In describing the role of platelet activation in AERD, the percentages of platelet-adherent eosinophils, neutrophils, and monocytes in the blood of patients with AERD were much higher than ATA or control patients, according to a 2012 Laidlaw et al. study published in the journal Blood. The levels of all surface activation markers on platelets in AERD were significantly higher than those in patients with AT, chronic eosinophilic pneumonia or healthy controls (Mitsui C., Taniguchi M. et al. JACI 2016). "These results suggest that platelet activation may be the specific pathomechanism in AERD patients," Dr. Taniguchi added. Additional findings on the correlation of surface markers on platelet with urinary LTE4 concentration were presented, which supported the involvement of platelet activation in cysLT overproduction in AERD.

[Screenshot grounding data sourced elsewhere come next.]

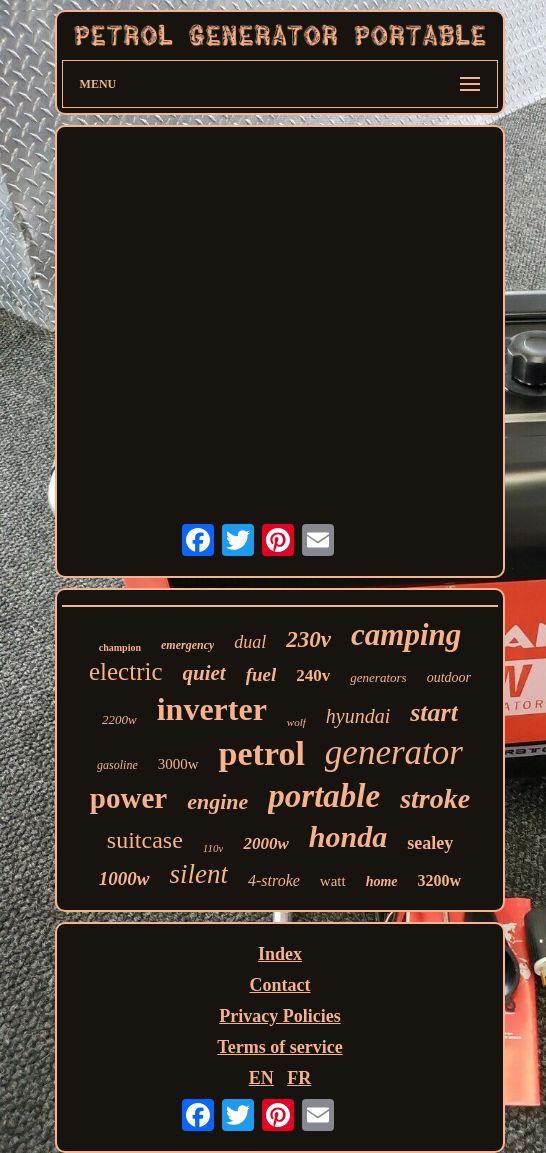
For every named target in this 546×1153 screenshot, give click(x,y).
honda (348, 836)
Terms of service (279, 1047)
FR (299, 1078)
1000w (124, 878)
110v (213, 848)
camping (406, 634)
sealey (430, 843)
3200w (440, 880)
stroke (435, 798)
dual (250, 642)
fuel (261, 674)
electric (126, 671)
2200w (119, 719)
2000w (265, 843)
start (434, 712)
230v (308, 639)
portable (324, 796)
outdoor (449, 677)
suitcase (145, 840)
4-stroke (274, 880)
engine (217, 801)
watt (333, 881)
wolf (296, 722)
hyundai (358, 716)
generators (378, 677)
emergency (187, 645)
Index (280, 954)
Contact (279, 985)
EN (261, 1078)
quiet (204, 673)
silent (199, 874)
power (128, 798)
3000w (178, 764)
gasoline (117, 765)
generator (394, 752)
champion (120, 647)
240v (313, 675)
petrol (262, 753)
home (382, 881)
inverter (212, 709)
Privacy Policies (279, 1016)
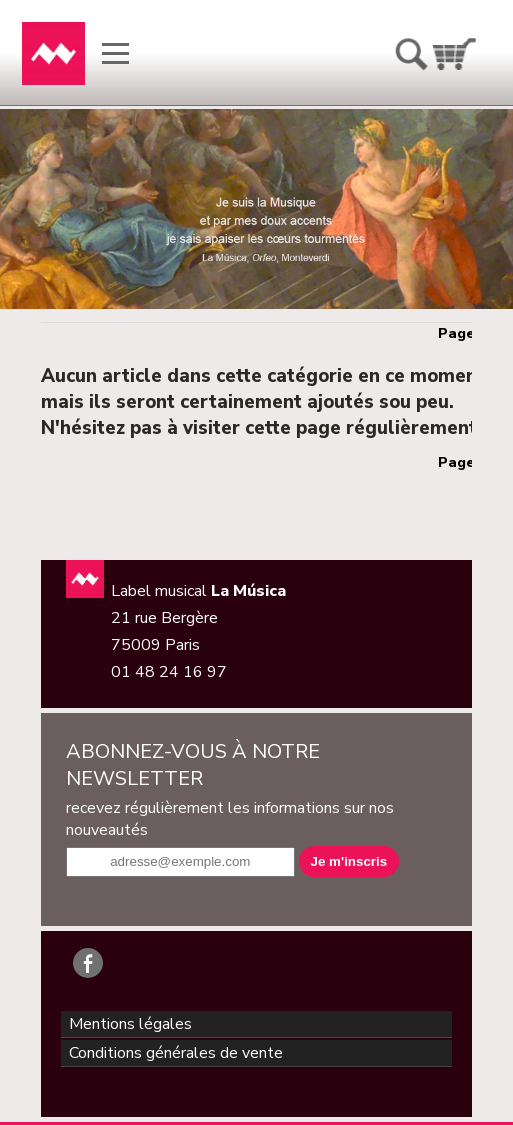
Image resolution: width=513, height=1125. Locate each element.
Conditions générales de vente (176, 1053)
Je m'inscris (349, 861)
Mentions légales (130, 1024)
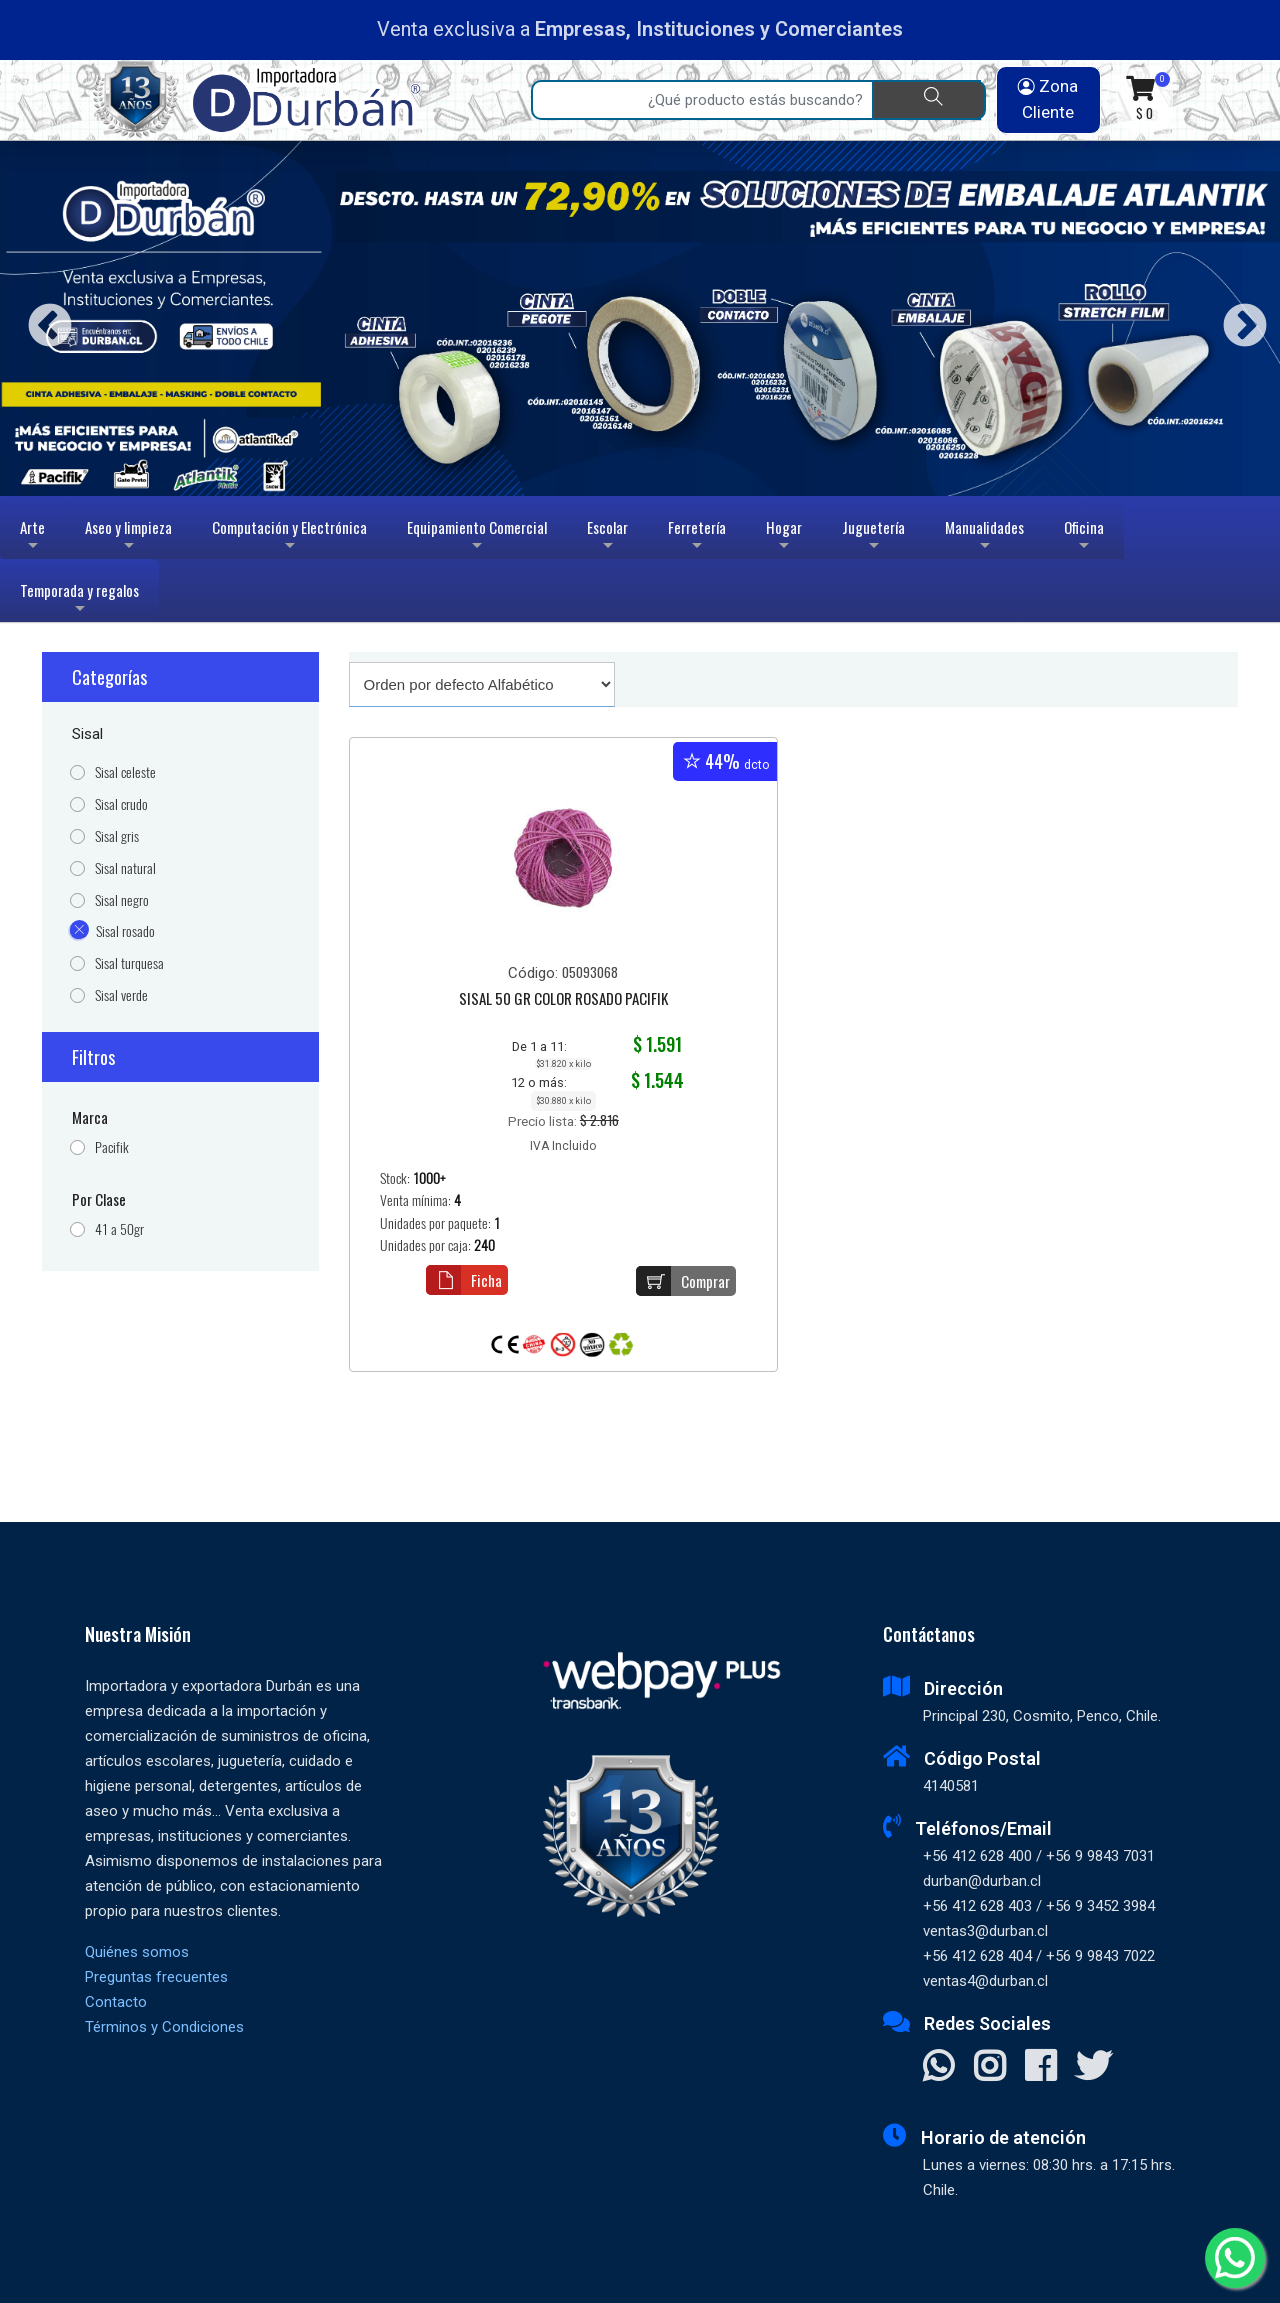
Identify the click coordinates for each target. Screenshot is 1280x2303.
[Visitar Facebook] (1040, 2068)
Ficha (464, 1280)
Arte (34, 537)
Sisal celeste (125, 772)
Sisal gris (117, 836)
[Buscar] (929, 100)
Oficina (1084, 537)
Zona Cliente (1048, 99)
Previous (42, 318)
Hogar (784, 537)
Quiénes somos (137, 1952)
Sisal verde (121, 995)
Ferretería (697, 537)
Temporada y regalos (79, 600)
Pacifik (112, 1147)
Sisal (87, 734)
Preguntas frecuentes (156, 1977)
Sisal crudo (121, 804)
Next (1237, 318)
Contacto (116, 2002)
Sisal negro (122, 900)
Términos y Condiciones (164, 2027)
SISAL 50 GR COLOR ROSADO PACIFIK (563, 1000)
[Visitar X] (1093, 2068)
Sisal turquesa (129, 963)
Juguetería (873, 537)
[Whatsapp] (1235, 2258)
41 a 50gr (119, 1229)
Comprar (683, 1281)
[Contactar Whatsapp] (938, 2068)
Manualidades (984, 537)
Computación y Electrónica (289, 537)
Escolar (607, 537)
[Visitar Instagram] (989, 2068)
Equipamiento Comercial (477, 537)
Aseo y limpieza (128, 537)
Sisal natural (125, 868)
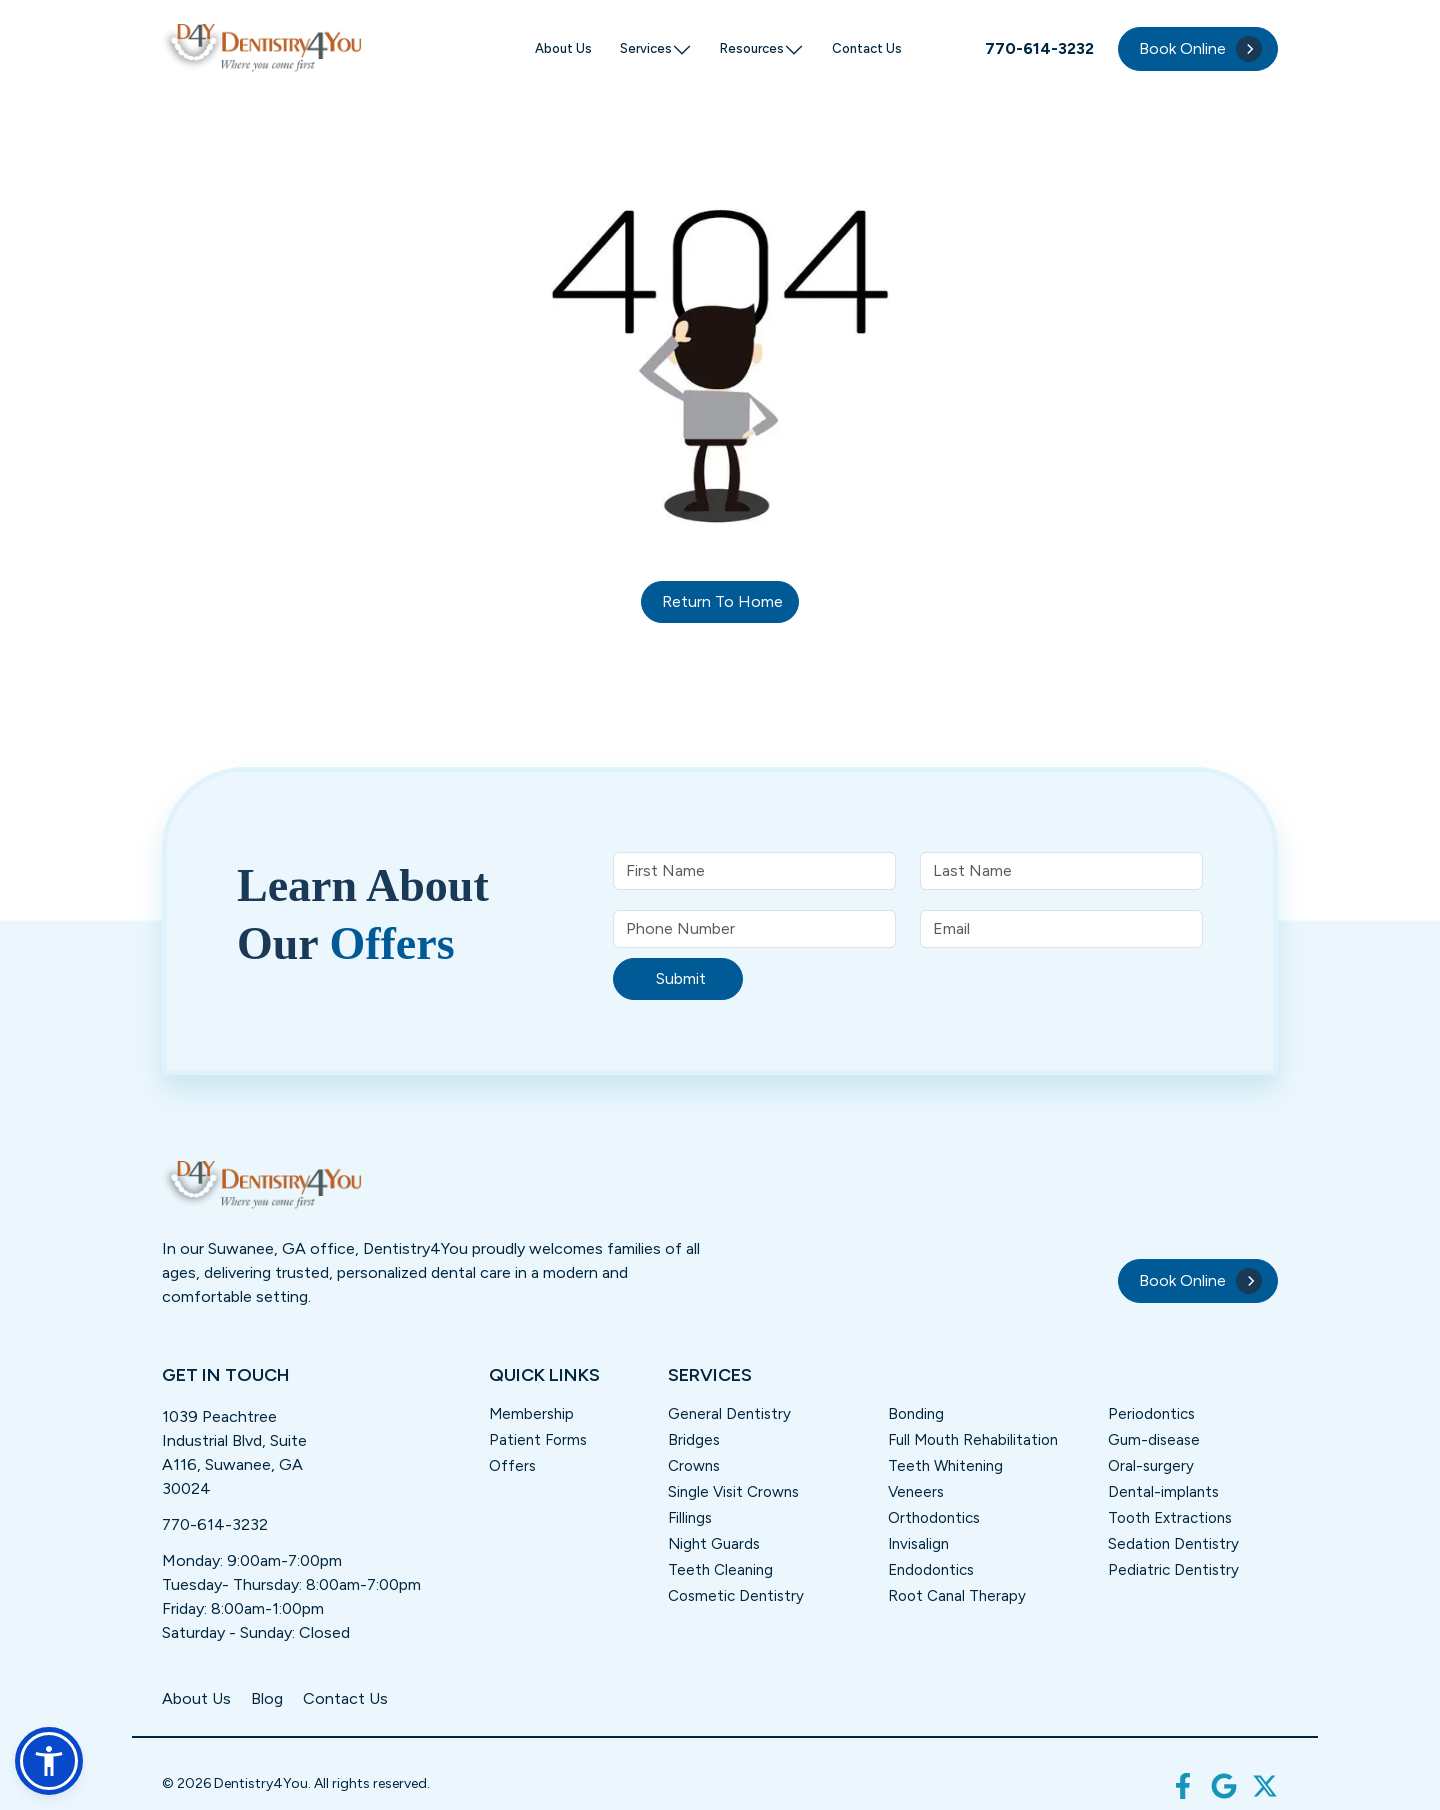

Basophils, however, were not found to be activated in AERD patients vs. ATA patients upon examining CD203c expression levels on basophils in peripheral blood of AERD and ATA patient populations.
Dr. Taniguchi posed the following, "Why do AERD patients frequently show severe uncontrolled asthma? What is the mechanism of induction of severe airway symptoms in AERD patients?" Through multilogistic analysis, researchers determined that urinary LTE4 concentration was the most important risk factor for severe uncontrolled asthma in AERD.
There have been several AERD case reports on the clinical efficacy and tolerance to aspirin after treatment with omalizumab. Recently, a team of Spanish researchers reported in JACI that 5 of 6 AERD patients achieved complete tolerance to NSAIDs after 6 months of omalizumab. Its mechanism of action on AERD is still unclear, dr. Taniguchi reported. He conducted a study enrolling 21 adults with AERD who were started on omalizumab between July 2009 and September 2013. Patients had been treated with standard asthma therapy for at least 12 months prior to initiating omalizumab. Urinary biomarkers, asthma treatments, and symptoms pre- and post-omalizumab treatment were analyzed.
"To the best of our knowledge, this is the first study demonstrating that omalizumab showed clinical effectiveness and inhibited mast cell activation and leukotriene overproduction in AERD," stated Dr. Taniguchi. The rate or response to omalizumab in patients with AERD was 86%. Omalizumab improved both upper and lower respiratory symptoms with significant reductions in urinary LTE4 and PGD2M.